[Transcribed page contents]
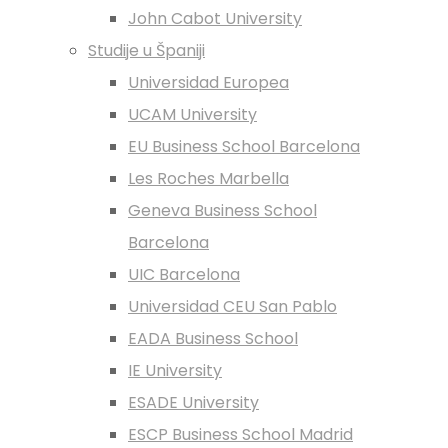
John Cabot University
Studije u Španiji
Universidad Europea
UCAM University
EU Business School Barcelona
Les Roches Marbella
Geneva Business School
Barcelona
UIC Barcelona
Universidad CEU San Pablo
EADA Business School
IE University
ESADE University
ESCP Business School Madrid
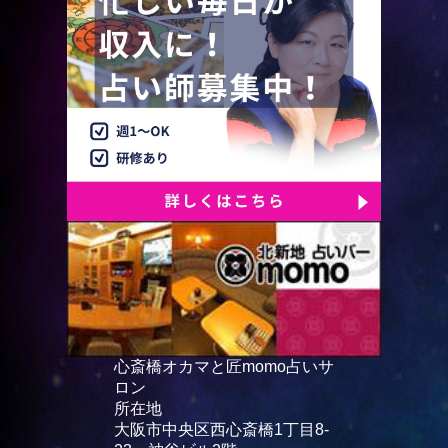
心斎橋オカマと匠momo占いサ
ロン
所在地
大阪市中央区西心斎橋1丁目8-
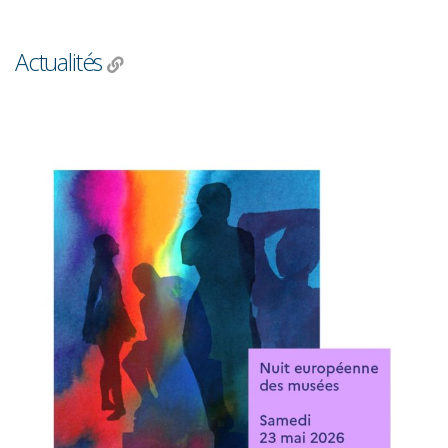
Actualités
R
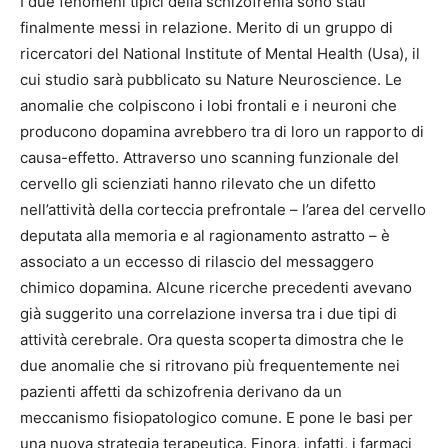
I due fenomeni tipici della schizofrenia sono stati
finalmente messi in relazione. Merito di un gruppo di
ricercatori del National Institute of Mental Health (Usa), il
cui studio sarà pubblicato su Nature Neuroscience. Le
anomalie che colpiscono i lobi frontali e i neuroni che
producono dopamina avrebbero tra di loro un rapporto di
causa-effetto. Attraverso uno scanning funzionale del
cervello gli scienziati hanno rilevato che un difetto
nell’attività della corteccia prefrontale – l’area del cervello
deputata alla memoria e al ragionamento astratto – è
associato a un eccesso di rilascio del messaggero
chimico dopamina. Alcune ricerche precedenti avevano
già suggerito una correlazione inversa tra i due tipi di
attività cerebrale. Ora questa scoperta dimostra che le
due anomalie che si ritrovano più frequentemente nei
pazienti affetti da schizofrenia derivano da un
meccanismo fisiopatologico comune. E pone le basi per
una nuova strategia terapeutica. Finora, infatti, i farmaci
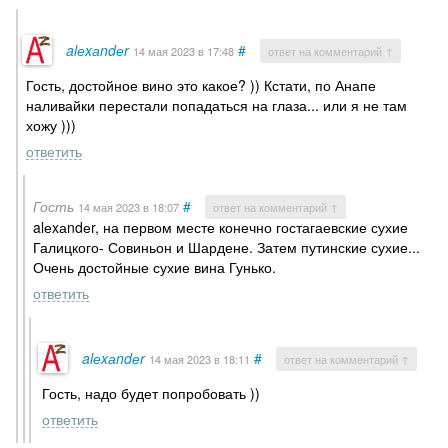
alеxаndеr
#
14 мая 2023
в 17:48
ответ на комментарий ↑
Гость, достойное вино это какое? )) Кстати, по Анапе
наливайки перестали попадаться на глаза... или я не там
хожу )))
ответить
Гость
#
14 мая 2023
в 18:07
ответ на комментарий ↑
alеxаndеr, на первом месте конечно гостагаевские сухие
Галицкого- Совиньон и Шардене. Затем путинские сухие...
Очень достойные сухие вина Гунько.
ответить
alеxаndеr
#
14 мая 2023
в 18:11
ответ на комментарий ↑
Гость, надо будет попробовать ))
ответить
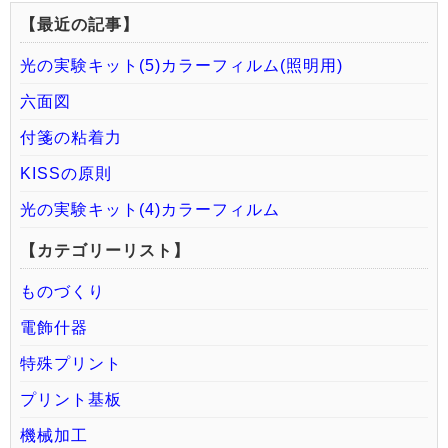
【最近の記事】
光の実験キット(5)カラーフィルム(照明用)
六面図
付箋の粘着力
KISSの原則
光の実験キット(4)カラーフィルム
【カテゴリーリスト】
ものづくり
電飾什器
特殊プリント
プリント基板
機械加工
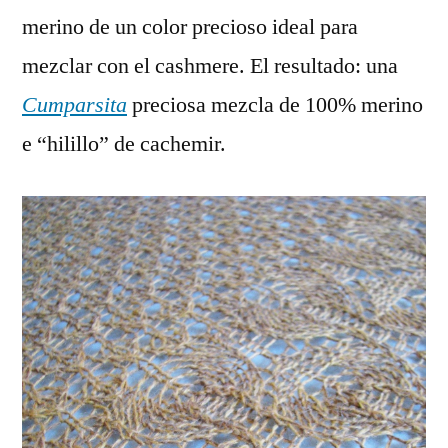
merino de un color precioso ideal para
mezclar con el cashmere. El resultado: una
Cumparsita
preciosa mezcla de 100% merino
e “hilillo” de cachemir.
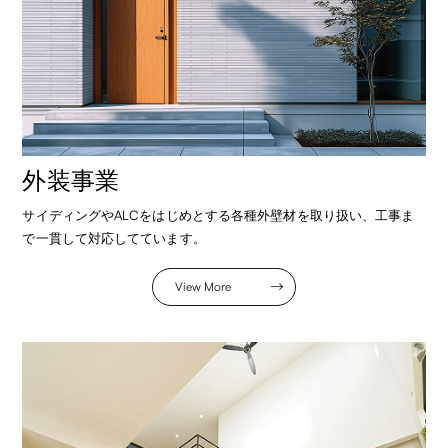
外装事業
サイディングやALCをはじめとする各種外壁材を取り扱い、工事ま
で一貫して対応してています。
View More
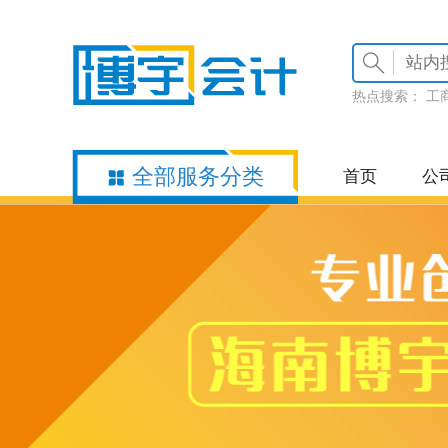
热点搜索：
工
全部服务分类
首页
公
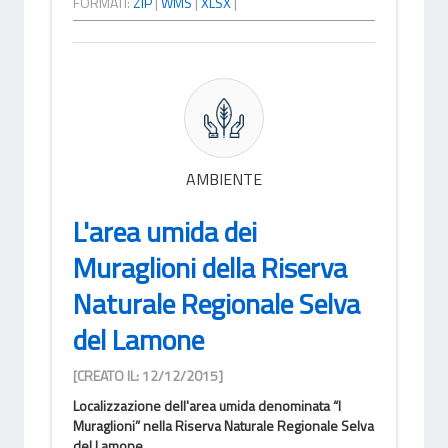
FORMATI:
ZIP
|
WMS
|
XLSX
|
AMBIENTE
L'area umida dei
Muraglioni della Riserva
Naturale Regionale Selva
del Lamone
[CREATO IL: 12/12/2015]
Localizzazione dell'area umida denominata “I
Muraglioni” nella Riserva Naturale Regionale Selva
del Lamone.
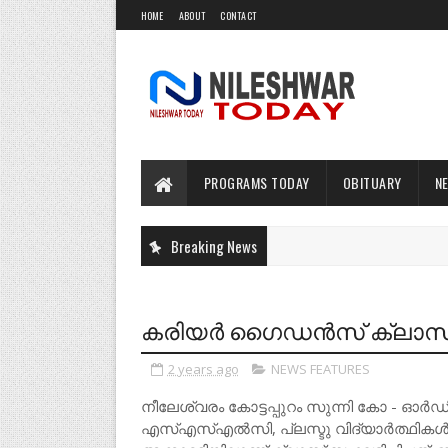
HOME
ABOUT
CONTACT
PROGRAMS TODAY
OBITUARY
N
Breaking News
കരിയർ ഗൈഡൻസ് ക്ലാസ് 
2 years ago
NEWS FEATURES
നീലേശ്വരം കോട്ടപ്പുറം സുന്നി കോ - ഓർ
എസ്എസ്എൽസി, പ്ലസ്ടു വിദ്യാർത്ഥികൾക്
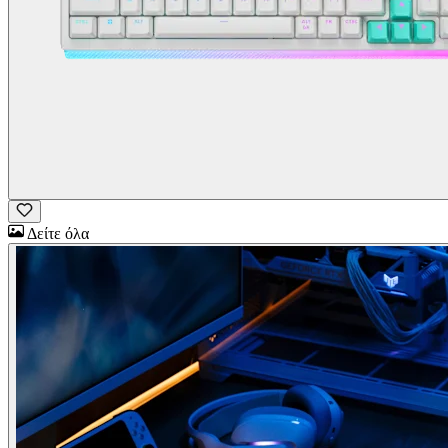
Δείτε όλα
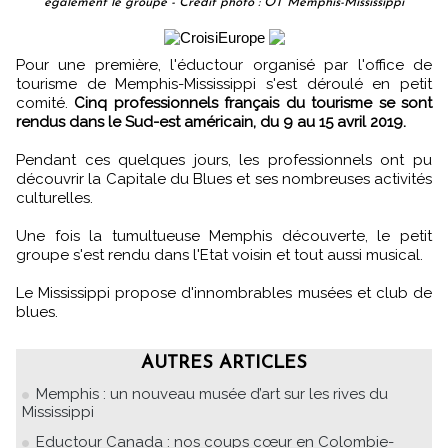
également le groupe - Crédit photo : OT Memphis-Mississippi
Pour une première, l'éductour organisé par l'office de
tourisme de Memphis-Mississippi s'est déroulé en petit
comité.
Cinq professionnels français du tourisme se sont
rendus dans le Sud-est américain, du 9 au 15 avril 2019.
Pendant ces quelques jours, les professionnels ont pu
découvrir la Capitale du Blues et ses nombreuses activités
culturelles.
Une fois la tumultueuse Memphis découverte, le petit
groupe s'est rendu dans l'Etat voisin et tout aussi musical.
Le Mississippi propose d'innombrables musées et club de
blues.
AUTRES ARTICLES
Memphis : un nouveau musée d’art sur les rives du
Mississippi
Eductour Canada : nos coups cœur en Colombie-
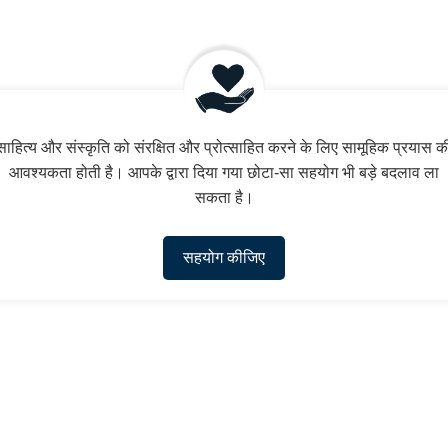
साहित्य और संस्कृति को संरक्षित और प्रोत्साहित करने के लिए सामूहिक प्रयास क
आवश्यकता होती है। आपके द्वारा दिया गया छोटा-सा सहयोग भी बड़े बदलाव ला
सकता है।
सहयोग कीजिए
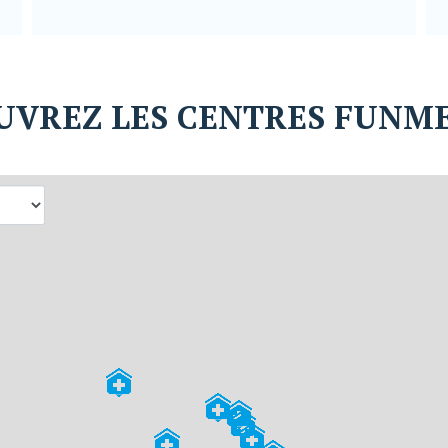
UVREZ LES CENTRES FUNM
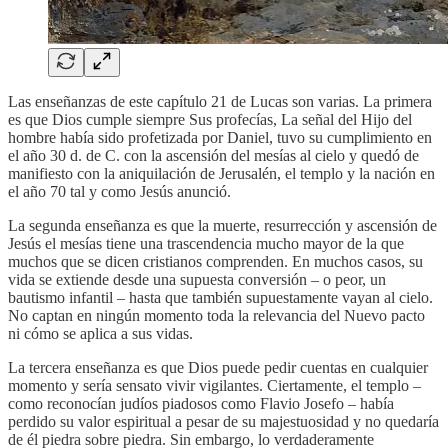
Las enseñanzas de este capítulo 21 de Lucas son varias. La primera
es que Dios cumple siempre Sus profecías, La señal del Hijo del
hombre había sido profetizada por Daniel, tuvo su cumplimiento en
el año 30 d. de C. con la ascensión del mesías al cielo y quedó de
manifiesto con la aniquilación de Jerusalén, el templo y la nación en
el año 70 tal y como Jesús anunció.
La segunda enseñanza es que la muerte, resurrección y ascensión de
Jesús el mesías tiene una trascendencia mucho mayor de la que
muchos que se dicen cristianos comprenden. En muchos casos, su
vida se extiende desde una supuesta conversión – o peor, un
bautismo infantil – hasta que también supuestamente vayan al cielo.
No captan en ningún momento toda la relevancia del Nuevo pacto
ni cómo se aplica a sus vidas.
La tercera enseñanza es que Dios puede pedir cuentas en cualquier
momento y sería sensato vivir vigilantes. Ciertamente, el templo –
como reconocían judíos piadosos como Flavio Josefo – había
perdido su valor espiritual a pesar de su majestuosidad y no quedaría
de él piedra sobre piedra. Sin embargo, lo verdaderamente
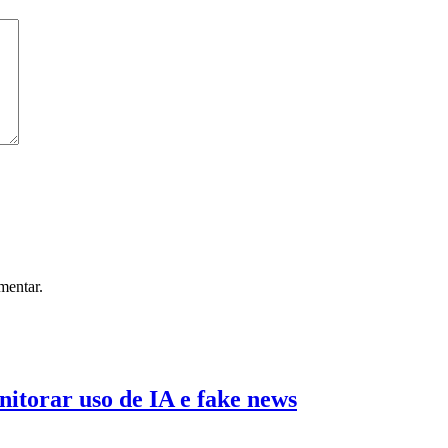
mentar.
torar uso de IA e fake news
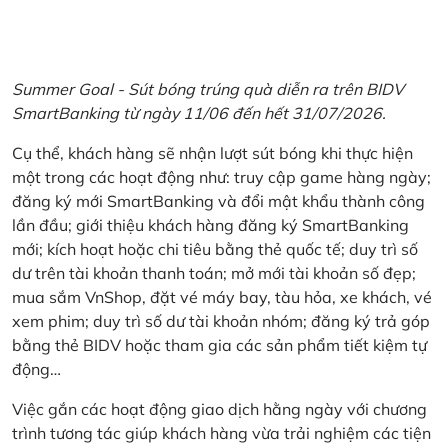
Summer Goal - Sút bóng trúng quà diễn ra trên BIDV
SmartBanking từ ngày 11/06 đến hết 31/07/2026.
Cụ thể, khách hàng sẽ nhận lượt sút bóng khi thực hiện
một trong các hoạt động như: truy cập game hàng ngày;
đăng ký mới SmartBanking và đổi mật khẩu thành công
lần đầu; giới thiệu khách hàng đăng ký SmartBanking
mới; kích hoạt hoặc chi tiêu bằng thẻ quốc tế; duy trì số
dư trên tài khoản thanh toán; mở mới tài khoản số đẹp;
mua sắm VnShop, đặt vé máy bay, tàu hỏa, xe khách, vé
xem phim; duy trì số dư tài khoản nhóm; đăng ký trả góp
bằng thẻ BIDV hoặc tham gia các sản phẩm tiết kiệm tự
động…
Việc gắn các hoạt động giao dịch hằng ngày với chương
trình tương tác giúp khách hàng vừa trải nghiệm các tiện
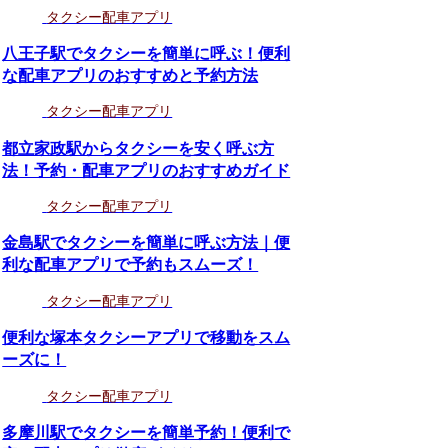
タクシー配車アプリ
八王子駅でタクシーを簡単に呼ぶ！便利
な配車アプリのおすすめと予約方法
タクシー配車アプリ
都立家政駅からタクシーを安く呼ぶ方
法！予約・配車アプリのおすすめガイド
タクシー配車アプリ
金島駅でタクシーを簡単に呼ぶ方法｜便
利な配車アプリで予約もスムーズ！
タクシー配車アプリ
便利な塚本タクシーアプリで移動をスム
ーズに！
タクシー配車アプリ
多摩川駅でタクシーを簡単予約！便利で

→ **DIRECTIONS FOR THIS TASK**:
Lines containing the string "Mississippi" in the entries above should be counted. State that number alone.

→ **RESPONSE AREA**:
4